Out of the data below, copy every line with the string "name".

#### RECORDS PROVIDED
========================

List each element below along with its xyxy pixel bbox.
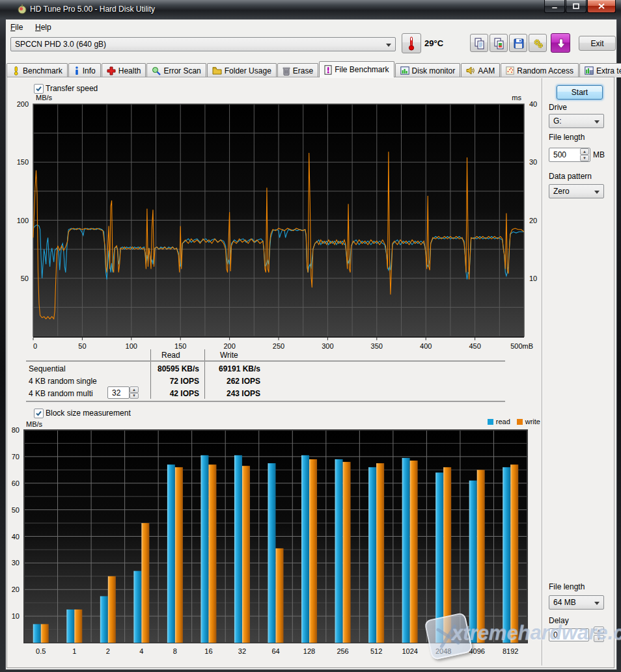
- svg-text:350: 350: [371, 342, 383, 350]
- tab-aam[interactable]: AAM: [461, 63, 500, 77]
- disk-monitor-icon: [400, 66, 409, 75]
- svg-text:300: 300: [322, 342, 333, 350]
- svg-text:ms: ms: [512, 94, 521, 101]
- random-multi-write-value: 243 IOPS: [207, 389, 260, 398]
- read-column-header: Read: [161, 351, 180, 360]
- svg-text:400: 400: [420, 342, 432, 350]
- queue-depth-spinbox[interactable]: 32: [107, 386, 130, 399]
- block-size-label: Block size measurement: [46, 409, 131, 418]
- block-file-length-combobox[interactable]: 64 MB: [549, 595, 604, 610]
- erase-icon: [283, 66, 290, 75]
- menu-bar: File Help: [7, 20, 614, 34]
- queue-depth-spinner[interactable]: ▲▼: [130, 386, 139, 399]
- minimize-button[interactable]: [544, 0, 565, 13]
- drive-select-combobox[interactable]: SPCCN PHD 3.0 (640 gB): [10, 37, 396, 51]
- block-size-checkbox[interactable]: [34, 409, 44, 418]
- svg-text:450: 450: [469, 342, 480, 350]
- svg-text:128: 128: [303, 647, 315, 655]
- tab-error-scan[interactable]: Error Scan: [146, 63, 206, 77]
- svg-text:20: 20: [12, 585, 20, 593]
- gear-icon: [532, 38, 544, 49]
- hd-tune-window: HD Tune Pro 5.00 - Hard Disk Utility Fil…: [0, 0, 621, 672]
- svg-text:32: 32: [238, 647, 246, 655]
- svg-text:64: 64: [271, 647, 279, 655]
- spin-down-icon[interactable]: ▼: [130, 393, 139, 399]
- svg-text:256: 256: [337, 647, 348, 655]
- download-button[interactable]: [551, 33, 570, 53]
- tab-benchmark[interactable]: Benchmark: [7, 63, 68, 77]
- transfer-speed-chart: 5010015020010203040MB/sms050100150200250…: [0, 91, 621, 353]
- svg-text:30: 30: [12, 559, 20, 567]
- svg-text:150: 150: [17, 158, 29, 166]
- svg-text:70: 70: [12, 453, 20, 461]
- app-icon: [17, 4, 27, 14]
- spin-up-icon[interactable]: ▲: [130, 386, 139, 393]
- tab-extra-tests[interactable]: Extra tests: [579, 63, 621, 77]
- svg-text:60: 60: [12, 479, 20, 487]
- tab-info[interactable]: Info: [68, 63, 101, 77]
- svg-text:100: 100: [126, 342, 137, 350]
- window-title: HD Tune Pro 5.00 - Hard Disk Utility: [30, 5, 155, 14]
- table-rule-bottom: [26, 401, 505, 402]
- file-benchmark-icon: [324, 65, 332, 75]
- svg-text:250: 250: [273, 342, 284, 350]
- svg-text:0: 0: [33, 342, 37, 350]
- check-icon: [35, 410, 42, 417]
- tab-folder-usage[interactable]: Folder Usage: [207, 63, 277, 77]
- svg-text:20: 20: [529, 217, 537, 224]
- copy-text-button[interactable]: [470, 34, 488, 52]
- save-icon: [513, 38, 525, 49]
- aam-speaker-icon: [466, 66, 475, 75]
- svg-text:8192: 8192: [503, 647, 518, 655]
- svg-text:150: 150: [174, 342, 186, 350]
- svg-text:MB/s: MB/s: [36, 94, 53, 101]
- svg-text:512: 512: [370, 647, 382, 655]
- row-random-single-label: 4 KB random single: [29, 377, 97, 386]
- svg-text:MB/s: MB/s: [26, 420, 43, 428]
- write-column-header: Write: [220, 351, 238, 360]
- svg-text:500mB: 500mB: [510, 342, 533, 350]
- title-bar[interactable]: HD Tune Pro 5.00 - Hard Disk Utility: [0, 0, 621, 19]
- random-single-write-value: 262 IOPS: [207, 377, 260, 386]
- tab-file-benchmark[interactable]: File Benchmark: [319, 61, 394, 77]
- svg-text:0.5: 0.5: [36, 647, 46, 655]
- close-button[interactable]: [587, 0, 616, 13]
- table-rule-top: [26, 360, 505, 362]
- tab-strip: Benchmark Info Health Error Scan Folder …: [7, 62, 614, 77]
- svg-text:1024: 1024: [402, 647, 417, 655]
- tab-random-access[interactable]: Random Access: [501, 63, 579, 77]
- random-single-read-value: 72 IOPS: [104, 377, 199, 386]
- temperature-value: 29°C: [424, 38, 443, 48]
- temperature-button[interactable]: [402, 33, 421, 53]
- drive-select-value: SPCCN PHD 3.0 (640 gB): [15, 40, 106, 49]
- save-button[interactable]: [509, 34, 527, 52]
- svg-text:50: 50: [21, 275, 29, 282]
- svg-text:30: 30: [529, 158, 537, 166]
- svg-text:40: 40: [529, 100, 537, 108]
- tab-erase[interactable]: Erase: [277, 63, 318, 77]
- row-random-multi-label: 4 KB random multi: [29, 389, 93, 398]
- svg-text:50: 50: [78, 342, 86, 350]
- copy-text-icon: [474, 38, 486, 49]
- menu-help[interactable]: Help: [35, 23, 51, 32]
- table-divider: [204, 349, 205, 399]
- svg-text:80: 80: [12, 426, 20, 434]
- svg-text:200: 200: [17, 100, 29, 108]
- block-file-length-label: File length: [549, 582, 585, 591]
- options-button[interactable]: [529, 34, 547, 52]
- extra-tests-icon: [585, 66, 594, 75]
- exit-button[interactable]: Exit: [579, 36, 616, 51]
- maximize-button[interactable]: [566, 0, 586, 13]
- tab-disk-monitor[interactable]: Disk monitor: [395, 63, 461, 77]
- copy-image-button[interactable]: [490, 34, 508, 52]
- svg-text:200: 200: [223, 342, 235, 350]
- svg-text:50: 50: [12, 506, 20, 514]
- copy-image-icon: [493, 38, 505, 49]
- row-sequential-label: Sequential: [29, 364, 66, 373]
- svg-text:1: 1: [72, 647, 76, 655]
- svg-text:4: 4: [139, 647, 143, 655]
- svg-text:8: 8: [173, 647, 177, 655]
- menu-file[interactable]: File: [10, 23, 23, 32]
- tab-health[interactable]: Health: [102, 63, 146, 77]
- svg-text:16: 16: [204, 647, 212, 655]
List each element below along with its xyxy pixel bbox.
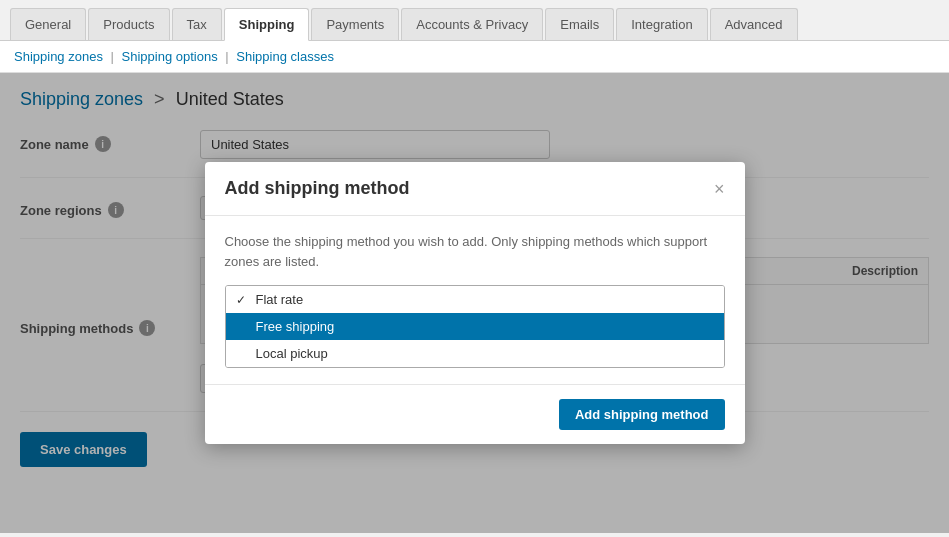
modal-body: Choose the shipping method you wish to a… — [205, 216, 745, 384]
option-local-pickup[interactable]: Local pickup — [226, 340, 724, 367]
tab-products[interactable]: Products — [88, 8, 169, 40]
free-shipping-label: Free shipping — [256, 319, 335, 334]
tab-general[interactable]: General — [10, 8, 86, 40]
sub-nav: Shipping zones | Shipping options | Ship… — [0, 41, 949, 73]
tab-payments[interactable]: Payments — [311, 8, 399, 40]
modal-close-button[interactable]: × — [714, 180, 725, 198]
top-nav: General Products Tax Shipping Payments A… — [0, 0, 949, 41]
tab-integration[interactable]: Integration — [616, 8, 707, 40]
page-content: Shipping zones > United States Zone name… — [0, 73, 949, 533]
modal-footer: Add shipping method — [205, 384, 745, 444]
shipping-method-select-list: ✓ Flat rate Free shipping Local pickup — [225, 285, 725, 368]
modal-overlay[interactable]: Add shipping method × Choose the shippin… — [0, 73, 949, 533]
option-free-shipping[interactable]: Free shipping — [226, 313, 724, 340]
separator-2: | — [225, 49, 228, 64]
subnav-shipping-classes[interactable]: Shipping classes — [236, 49, 334, 64]
tab-shipping[interactable]: Shipping — [224, 8, 310, 41]
subnav-shipping-options[interactable]: Shipping options — [122, 49, 218, 64]
modal-description: Choose the shipping method you wish to a… — [225, 232, 725, 271]
tab-emails[interactable]: Emails — [545, 8, 614, 40]
subnav-shipping-zones[interactable]: Shipping zones — [14, 49, 103, 64]
modal-header: Add shipping method × — [205, 162, 745, 216]
option-flat-rate[interactable]: ✓ Flat rate — [226, 286, 724, 313]
flat-rate-label: Flat rate — [256, 292, 304, 307]
tab-advanced[interactable]: Advanced — [710, 8, 798, 40]
modal-title: Add shipping method — [225, 178, 410, 199]
add-shipping-method-modal: Add shipping method × Choose the shippin… — [205, 162, 745, 444]
tab-tax[interactable]: Tax — [172, 8, 222, 40]
local-pickup-label: Local pickup — [256, 346, 328, 361]
separator-1: | — [111, 49, 114, 64]
confirm-add-shipping-method-button[interactable]: Add shipping method — [559, 399, 725, 430]
tab-accounts-privacy[interactable]: Accounts & Privacy — [401, 8, 543, 40]
flat-rate-check-icon: ✓ — [236, 293, 250, 307]
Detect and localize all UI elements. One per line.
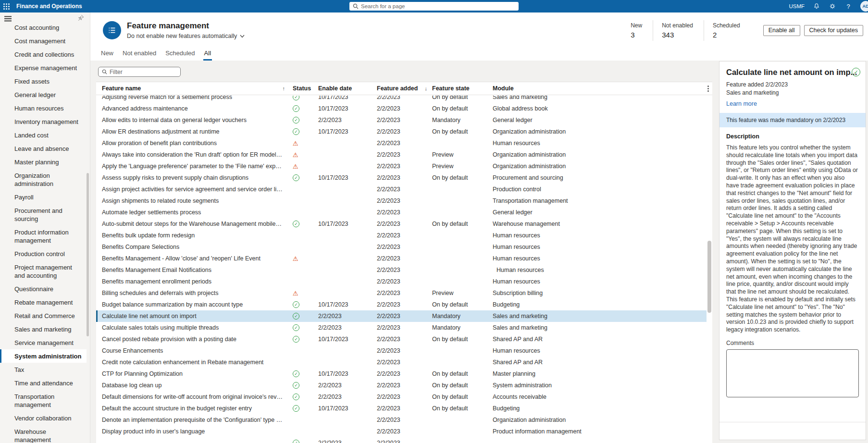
sidebar-item-production-control[interactable]: Production control bbox=[0, 247, 87, 260]
sidebar-item-project-management-and-accounting[interactable]: Project management and accounting bbox=[0, 260, 87, 282]
sidebar-item-organization-administration[interactable]: Organization administration bbox=[0, 169, 87, 190]
table-row[interactable]: Adjusting reverse match for a settlement… bbox=[96, 96, 707, 103]
status-warning-icon: ⚠ bbox=[293, 163, 298, 170]
sidebar-item-transportation-management[interactable]: Transportation management bbox=[0, 390, 87, 411]
settings-gear-icon[interactable] bbox=[829, 2, 836, 10]
learn-more-link[interactable]: Learn more bbox=[719, 100, 764, 107]
notifications-bell-icon[interactable] bbox=[813, 2, 820, 10]
column-header-status[interactable]: Status bbox=[290, 85, 318, 92]
column-header-feature-added[interactable]: Feature added↓ bbox=[377, 85, 432, 92]
sidebar-item-label: Warehouse management bbox=[14, 428, 51, 443]
table-scrollbar[interactable] bbox=[707, 241, 711, 313]
table-row[interactable]: Calculate sales totals using multiple th… bbox=[96, 322, 707, 333]
pin-icon[interactable] bbox=[77, 14, 84, 23]
tab-scheduled[interactable]: Scheduled bbox=[164, 48, 196, 61]
sidebar-item-time-and-attendance[interactable]: Time and attendance bbox=[0, 376, 87, 390]
table-row[interactable]: Allow ER destinations adjustment at runt… bbox=[96, 126, 707, 137]
sidebar-item-credit-and-collections[interactable]: Credit and collections bbox=[0, 48, 87, 61]
tab-not-enabled[interactable]: Not enabled bbox=[122, 48, 157, 61]
sidebar-item-retail-and-commerce[interactable]: Retail and Commerce bbox=[0, 309, 87, 322]
company-selector[interactable]: USMF bbox=[789, 3, 805, 9]
panel-footer-divider bbox=[719, 422, 866, 422]
sidebar-item-sales-and-marketing[interactable]: Sales and marketing bbox=[0, 322, 87, 336]
grid-options-icon[interactable] bbox=[707, 88, 709, 89]
table-row[interactable]: Course Enhancements2/2/2023Human resourc… bbox=[96, 345, 707, 357]
waffle-menu-icon[interactable] bbox=[0, 0, 12, 12]
table-row[interactable]: Cancel posted rebate provision with a po… bbox=[96, 333, 707, 345]
sidebar-item-label: Sales and marketing bbox=[14, 326, 72, 333]
sidebar-item-warehouse-management[interactable]: Warehouse management bbox=[0, 425, 87, 443]
table-row[interactable]: Display product info in user's language2… bbox=[96, 426, 707, 437]
sidebar-item-service-management[interactable]: Service management bbox=[0, 336, 87, 349]
sidebar-item-inventory-management[interactable]: Inventory management bbox=[0, 115, 87, 128]
table-row[interactable]: Calculate line net amount on import2/2/2… bbox=[96, 310, 707, 322]
table-row[interactable]: Always take into consideration the 'Run … bbox=[96, 149, 707, 160]
status-cell bbox=[290, 105, 318, 112]
help-icon[interactable]: ? bbox=[844, 2, 852, 10]
sidebar-item-payroll[interactable]: Payroll bbox=[0, 190, 87, 204]
sidebar-item-tax[interactable]: Tax bbox=[0, 363, 87, 376]
sidebar-item-procurement-and-sourcing[interactable]: Procurement and sourcing bbox=[0, 204, 87, 225]
sidebar-item-vendor-collaboration[interactable]: Vendor collaboration bbox=[0, 411, 87, 425]
check-for-updates-button[interactable]: Check for updates bbox=[804, 25, 863, 36]
column-header-feature-state[interactable]: Feature state bbox=[432, 85, 493, 92]
global-search-input[interactable] bbox=[361, 3, 519, 9]
sidebar-item-fixed-assets[interactable]: Fixed assets bbox=[0, 74, 87, 88]
table-row[interactable]: Assign shipments to related route segmen… bbox=[96, 195, 707, 207]
sidebar-item-product-information-management[interactable]: Product information management bbox=[0, 225, 87, 247]
table-row[interactable]: Assign project activities for service ag… bbox=[96, 184, 707, 195]
feature-name-cell: Automate ledger settlements process bbox=[102, 209, 290, 216]
sidebar-item-expense-management[interactable]: Expense management bbox=[0, 61, 87, 74]
table-row[interactable]: Default the account structure in the bud… bbox=[96, 403, 707, 414]
sidebar-item-human-resources[interactable]: Human resources bbox=[0, 101, 87, 115]
table-row[interactable]: Benefits Management Email Notifications2… bbox=[96, 264, 707, 276]
table-row[interactable]: 2/2/20232/2/2023 bbox=[96, 437, 707, 443]
feature-policy-dropdown[interactable]: Do not enable new features automatically bbox=[127, 33, 245, 39]
hamburger-menu-icon[interactable] bbox=[4, 16, 12, 22]
feature-name-cell: Benefits Compare Selections bbox=[102, 244, 290, 250]
filter-input[interactable] bbox=[110, 69, 180, 75]
table-row[interactable]: Auto-submit detour steps for the Warehou… bbox=[96, 218, 707, 230]
column-header-module[interactable]: Module bbox=[493, 85, 712, 92]
table-row[interactable]: Benefits Compare Selections2/2/2023Human… bbox=[96, 241, 707, 253]
enable-all-button[interactable]: Enable all bbox=[763, 25, 800, 36]
sidebar-item-landed-cost[interactable]: Landed cost bbox=[0, 128, 87, 142]
column-header-feature-name[interactable]: Feature name↑ bbox=[102, 85, 290, 92]
table-row[interactable]: Apply the 'Language preference' paramete… bbox=[96, 160, 707, 172]
sidebar-item-system-administration[interactable]: System administration bbox=[0, 349, 87, 363]
sidebar-item-cost-management[interactable]: Cost management bbox=[0, 34, 87, 48]
global-search[interactable] bbox=[349, 2, 519, 11]
sidebar-item-questionnaire[interactable]: Questionnaire bbox=[0, 282, 87, 295]
table-row[interactable]: Benefits Management - Allow 'close' and … bbox=[96, 253, 707, 264]
table-row[interactable]: Advanced address maintenance10/17/20232/… bbox=[96, 103, 707, 114]
sidebar-item-general-ledger[interactable]: General ledger bbox=[0, 88, 87, 101]
tab-all[interactable]: All bbox=[203, 48, 212, 61]
table-row[interactable]: Budget balance summarization by main acc… bbox=[96, 299, 707, 310]
table-row[interactable]: Automate ledger settlements process2/2/2… bbox=[96, 207, 707, 218]
column-header-enable-date[interactable]: Enable date bbox=[318, 85, 377, 92]
table-row[interactable]: Credit note calculation enhancement in R… bbox=[96, 357, 707, 368]
sidebar-item-master-planning[interactable]: Master planning bbox=[0, 155, 87, 169]
table-row[interactable]: Denote an implementation prerequisite of… bbox=[96, 414, 707, 426]
avatar[interactable]: AD bbox=[860, 1, 868, 12]
table-row[interactable]: Benefits management enrollment periods2/… bbox=[96, 276, 707, 287]
feature-added-cell: 2/2/2023 bbox=[377, 128, 432, 135]
comments-textarea[interactable] bbox=[726, 349, 859, 397]
sidebar-item-cost-accounting[interactable]: Cost accounting bbox=[0, 24, 87, 34]
table-row[interactable]: Benefits bulk update form redesign2/2/20… bbox=[96, 230, 707, 241]
feature-name-cell: Database log clean up bbox=[102, 382, 290, 389]
table-row[interactable]: Default dimensions for write-off account… bbox=[96, 391, 707, 403]
sidebar-scrollbar[interactable] bbox=[87, 173, 89, 336]
filter-box[interactable] bbox=[98, 67, 181, 77]
table-row[interactable]: Database log clean up2/2/20232/2/2023On … bbox=[96, 380, 707, 391]
table-row[interactable]: Allow edits to internal data on general … bbox=[96, 114, 707, 126]
sidebar-item-rebate-management[interactable]: Rebate management bbox=[0, 295, 87, 309]
table-row[interactable]: Assess supply risks to prevent supply ch… bbox=[96, 172, 707, 184]
sidebar-item-leave-and-absence[interactable]: Leave and absence bbox=[0, 142, 87, 155]
table-row[interactable]: CTP for Planning Optimization10/17/20232… bbox=[96, 368, 707, 380]
tab-new[interactable]: New bbox=[100, 48, 114, 61]
feature-added-cell: 2/2/2023 bbox=[377, 221, 432, 227]
feature-added-cell: 2/2/2023 bbox=[377, 197, 432, 204]
table-row[interactable]: Billing schedules and deferrals with pro… bbox=[96, 287, 707, 299]
table-row[interactable]: Allow proration of benefit plan contribu… bbox=[96, 137, 707, 149]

========================

#### RESULT FOR THIS EXERCISE
page-content: Shipping zones > United States Zone name… — [0, 73, 949, 533]
feature-name-cell: Automate ledger settlements process bbox=[102, 209, 290, 216]
feature-name-cell: Benefits Compare Selections bbox=[102, 244, 290, 250]
column-header-feature-name[interactable]: Feature name↑ bbox=[102, 85, 290, 92]
feature-name-cell: Database log clean up bbox=[102, 382, 290, 389]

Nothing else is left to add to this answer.